Dataset entries:
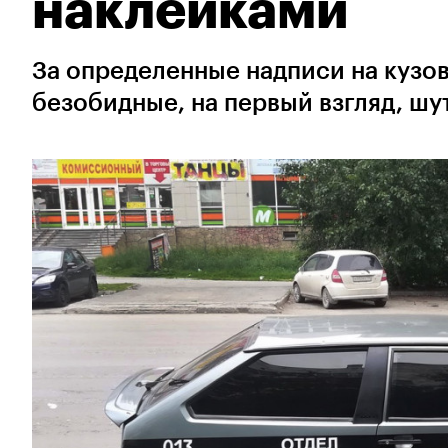
наклейками
За определенные надписи на кузов
безобидные, на первый взгляд, ш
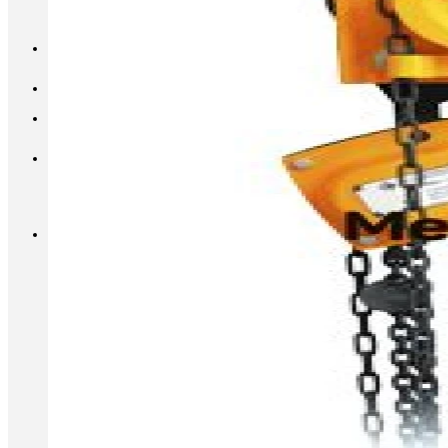
INFO@METALL-FURNITURE.RU
8 (800) 333-87-80
Корзина
Корзина пуста.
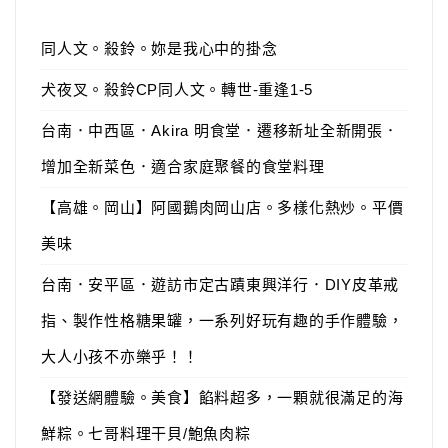
同人文。殺鈴。妳是我心中的掛念
犬夜叉。殺鈴CP同人文。轉世-重逢1-5
台南．中西區．Akira 明食堂．遷移新址全新開張．
增加全新菜色．適合家庭聚餐的食堂料理
【高雄。岡山】阿國鵝肉岡山店。多樣化熱炒。平價
美味
台南．安平區．遊訪市定古蹟東興洋行．DIY皮革戒
指、製作性格糖果罐，一系列好玩有趣的手作體驗，
大人小孩不亦樂乎！！
【發送網體驗。美食】餡料超多，一顆就很滿足的海
鮮粽。七哥料理干貝/鮑魚肉粽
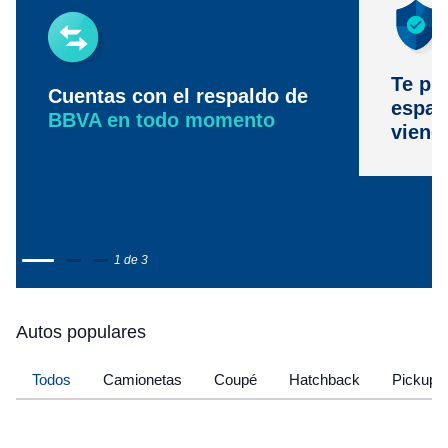
Te pr
Cuentas con el respaldo de
espac
BBVA en todo momento
viene
1 de 3
Autos populares
Todos
Camionetas
Coupé
Hatchback
Pickup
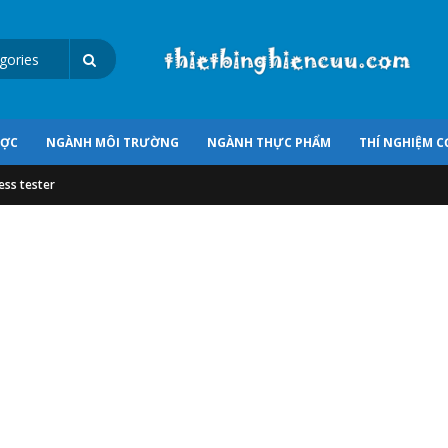
ƯỢC
NGÀNH MÔI TRƯỜNG
NGÀNH THỰC PHẨM
THÍ NGHIỆM C
ess tester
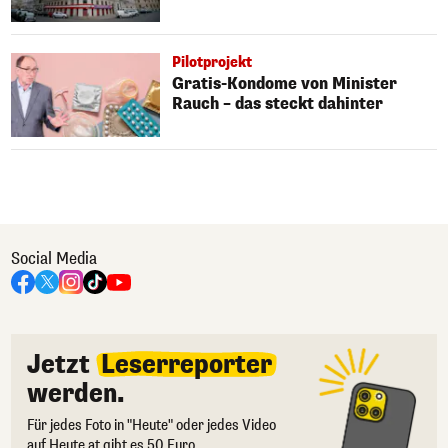
Pilotprojekt
Gratis-Kondome von Minister
Rauch – das steckt dahinter
Social Media
Jetzt
Leserreporter
werden.
Für jedes Foto in "Heute" oder jedes Video
auf Heute.at gibt es 50 Euro.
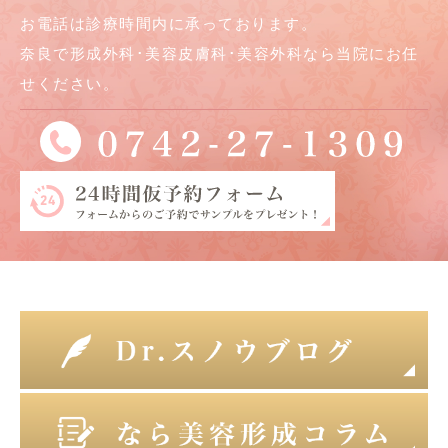
お電話は診療時間内に承っております。
奈良で形成外科･美容皮膚科･美容外科なら当院にお任
せください。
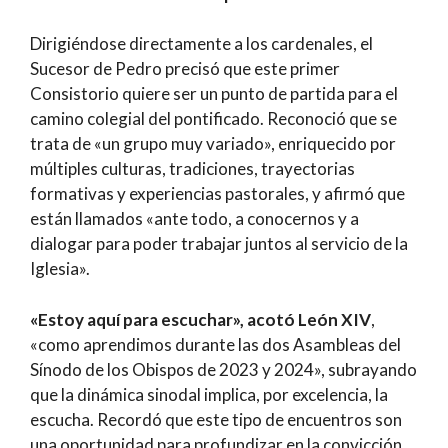
Dirigiéndose directamente a los cardenales, el
Sucesor de Pedro precisó que este primer
Consistorio quiere ser un punto de partida para el
camino colegial del pontificado. Reconoció que se
trata de «un grupo muy variado», enriquecido por
múltiples culturas, tradiciones, trayectorias
formativas y experiencias pastorales, y afirmó que
están llamados «ante todo, a conocernos y a
dialogar para poder trabajar juntos al servicio de la
Iglesia».
«Estoy aquí para escuchar», acotó León XIV
,
«como aprendimos durante las dos Asambleas del
Sínodo de los Obispos de 2023 y 2024», subrayando
que la dinámica sinodal implica, por excelencia, la
escucha. Recordó que este tipo de encuentros son
una oportunidad para profundizar en la convicción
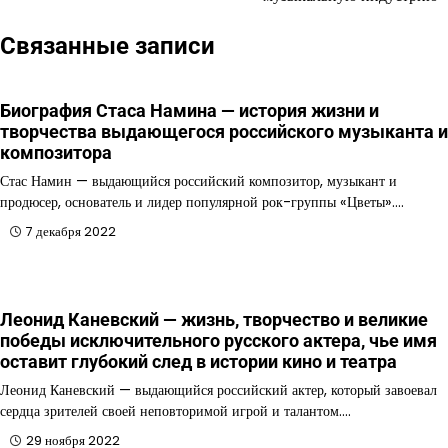
записям
Связанные записи
Биография Стаса Намина — история жизни и
творчества выдающегося российского музыканта и
композитора
Стас Намин — выдающийся российский композитор, музыкант и
продюсер, основатель и лидер популярной рок-группы «Цветы».…
7 декабря 2022
Леонид Каневский — жизнь, творчество и великие
победы исключительного русского актера, чье имя
оставит глубокий след в истории кино и театра
Леонид Каневский — выдающийся российский актер, который завоевал
сердца зрителей своей неповторимой игрой и талантом.…
29 ноября 2022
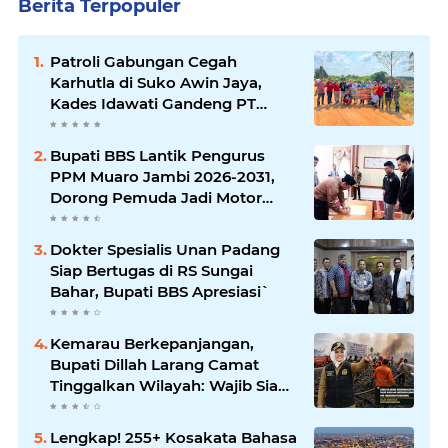
Berita Terpopuler
Patroli Gabungan Cegah
Karhutla di Suko Awin Jaya,
Kades Idawati Gandeng PT
BBB-S, TNI dan BPD
Bupati BBS Lantik Pengurus
PPM Muaro Jambi 2026-2031,
Dorong Pemuda Jadi Motor
Perubahan
Dokter Spesialis Unan Padang
Siap Bertugas di RS Sungai
Bahar, Bupati BBS Apresiasi`
Kemarau Berkepanjangan,
Bupati Dillah Larang Camat
Tinggalkan Wilayah: Wajib Siaga
Hadapi Karhutla dan Kebakaran
Permukiman
Lengkap! 255+ Kosakata Bahasa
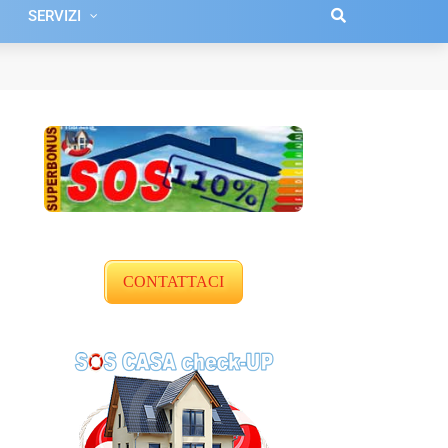
SERVIZI
CONTATTACI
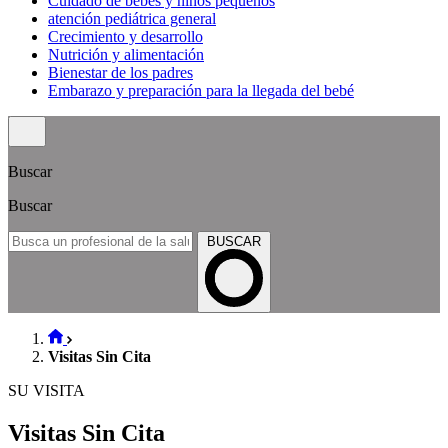
Cuidado de bebés y niños pequeños
atención pediátrica general
Crecimiento y desarrollo
Nutrición y alimentación
Bienestar de los padres
Embarazo y preparación para la llegada del bebé
Buscar
Buscar
BUSCAR
Visitas Sin Cita
SU VISITA
Visitas Sin Cita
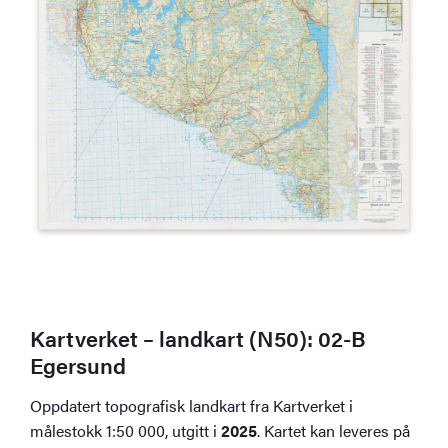
Kartverket – landkart (N50): 02-B
Egersund
Oppdatert topografisk landkart fra Kartverket i
målestokk 1:50 000, utgitt i
2025
. Kartet kan leveres på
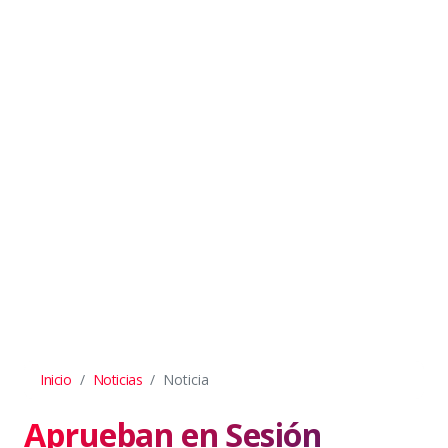
Inicio
Noticias
Noticia
Aprueban en Sesión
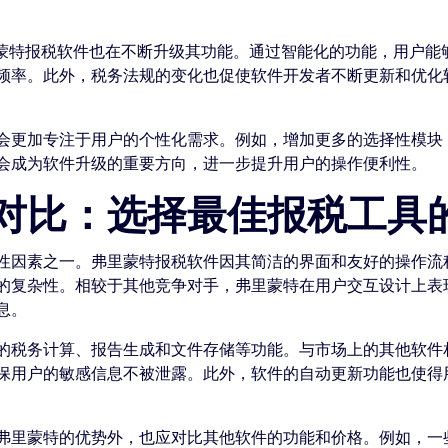
里蒙特报税软件也在不断升级其功能。通过智能化的功能，用户能
频率。此外，税务法规的变化也促使软件开发者不断更新和优化
会更加专注于用户的个性化需求。例如，增加更多的选择性模块
会成为软件升级的重要方向，进一步提升用户的操作便利性。
对比：选择最佳报税工具
性因素之一。弗里蒙特报税软件因其简洁的界面和友好的操作流
的复杂性。相较于其他竞争对手，弗里蒙特在用户交互设计上表
息。
的税务计算、报告生成和文件存储等功能。与市场上的其他软件
保用户的敏感信息不被泄露。此外，软件的自动更新功能也使得
弗里蒙特的优势外，也应对比其他软件的功能和价格。例如，一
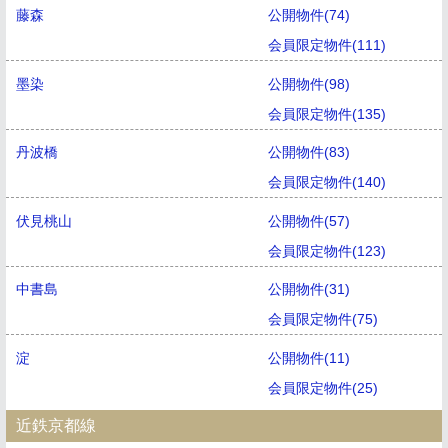
藤森
公開物件(74)
会員限定物件(111)
墨染
公開物件(98)
会員限定物件(135)
丹波橋
公開物件(83)
会員限定物件(140)
伏見桃山
公開物件(57)
会員限定物件(123)
中書島
公開物件(31)
会員限定物件(75)
淀
公開物件(11)
会員限定物件(25)
近鉄京都線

PROMPT: Restate the data word for word, minus any images.

SOLUTION FOR THIS PROBLEM:
наклейками
За определенные надписи на кузов
безобидные, на первый взгляд, ш
INFO@METALL-FURNITURE.RU
8 (800) 333-87-80
Корзина
Корзина пуста.
同人文。殺鈴。妳是我心中的掛念
犬夜叉。殺鈴CP同人文。轉世-重逢1-5
台南．中西區．Akira 明食堂．遷移新址全新開張．
增加全新菜色．適合家庭聚餐的食堂料理
【高雄。岡山】阿國鵝肉岡山店。多樣化熱炒。平價
美味
台南．安平區．遊訪市定古蹟東興洋行．DIY皮革戒
指、製作性格糖果罐，一系列好玩有趣的手作體驗，
大人小孩不亦樂乎！！
【發送網體驗。美食】餡料超多，一顆就很滿足的海
鮮粽。七哥料理干貝/鮑魚肉粽
Te pr
Cuentas con el respaldo de
espac
BBVA en todo momento
viene
1 de 3
Autos populares
Todos
Camionetas
Coupé
Hatchback
Pickup
ƯỢC
NGÀNH MÔI TRƯỜNG
NGÀNH THỰC PHẨM
THÍ NGHIỆM C
ess tester
Pilotprojekt
Gratis-Kondome von Minister
Rauch – das steckt dahinter
Social Media
Jetzt
Leserreporter
werden.
Für jedes Foto in "Heute" oder jedes Video
auf Heute.at gibt es 50 Euro.
お電話は診療時間内に承っております。
奈良で形成外科･美容皮膚科･美容外科なら当院にお任
せください。
Dirigiéndose directamente a los cardenales, el
Sucesor de Pedro precisó que este primer
Consistorio quiere ser un punto de partida para el
camino colegial del pontificado. Reconoció que se
trata de «un grupo muy variado», enriquecido por
múltiples culturas, tradiciones, trayectorias
formativas y experiencias pastorales, y afirmó que
están llamados «ante todo, a conocernos y a
dialogar para poder trabajar juntos al servicio de la
Iglesia».
«Estoy aquí para escuchar», acotó León XIV
,
«como aprendimos durante las dos Asambleas del
Sínodo de los Obispos de 2023 y 2024», subrayando
que la dinámica sinodal implica, por excelencia, la
escucha. Recordó que este tipo de encuentros son
una oportunidad para profundizar en la convicción
записям
Связанные записи
Биография Стаса Намина — история жизни и
творчества выдающегося российского музыканта и
композитора
Стас Намин — выдающийся российский композитор, музыкант и
продюсер, основатель и лидер популярной рок-группы «Цветы».…
7 декабря 2022
Леонид Каневский — жизнь, творчество и великие
победы исключительного русского актера, чье имя
оставит глубокий след в истории кино и театра
Леонид Каневский — выдающийся российский актер, который завоевал
сердца зрителей своей неповторимой игрой и талантом.…
29 ноября 2022
Berita Terpopuler
Patroli Gabungan Cegah
Karhutla di Suko Awin Jaya,
Kades Idawati Gandeng PT
BBB-S, TNI dan BPD
Bupati BBS Lantik Pengurus
PPM Muaro Jambi 2026-2031,
Dorong Pemuda Jadi Motor
Perubahan
Dokter Spesialis Unan Padang
Siap Bertugas di RS Sungai
Bahar, Bupati BBS Apresiasi`
Kemarau Berkepanjangan,
Bupati Dillah Larang Camat
Tinggalkan Wilayah: Wajib Siaga
Hadapi Karhutla dan Kebakaran
Permukiman
Lengkap! 255+ Kosakata Bahasa
SERVIZI
CONTATTACI
Cuidado de bebés y niños pequeños
atención pediátrica general
Crecimiento y desarrollo
Nutrición y alimentación
Bienestar de los padres
Embarazo y preparación para la llegada del bebé
Buscar
Buscar
BUSCAR
Visitas Sin Cita
SU VISITA
Visitas Sin Cita
Kartverket – landkart (N50): 02-B
Egersund
Oppdatert topografisk landkart fra Kartverket i
målestokk 1:50 000, utgitt i
2025
. Kartet kan leveres på
Inicio
Noticias
Noticia
Aprueban en Sesión
里蒙特报税软件也在不断升级其功能。通过智能化的功能，用户能
频率。此外，税务法规的变化也促使软件开发者不断更新和优化
会更加专注于用户的个性化需求。例如，增加更多的选择性模块
会成为软件升级的重要方向，进一步提升用户的操作便利性。
对比：选择最佳报税工具
性因素之一。弗里蒙特报税软件因其简洁的界面和友好的操作流
的复杂性。相较于其他竞争对手，弗里蒙特在用户交互设计上表
息。
的税务计算、报告生成和文件存储等功能。与市场上的其他软件
保用户的敏感信息不被泄露。此外，软件的自动更新功能也使得
弗里蒙特的优势外，也应对比其他软件的功能和价格。例如，一
藤森
公開物件(74)
会員限定物件(111)
墨染
公開物件(98)
会員限定物件(135)
丹波橋
公開物件(83)
会員限定物件(140)
伏見桃山
公開物件(57)
会員限定物件(123)
中書島
公開物件(31)
会員限定物件(75)
淀
公開物件(11)
会員限定物件(25)
近鉄京都線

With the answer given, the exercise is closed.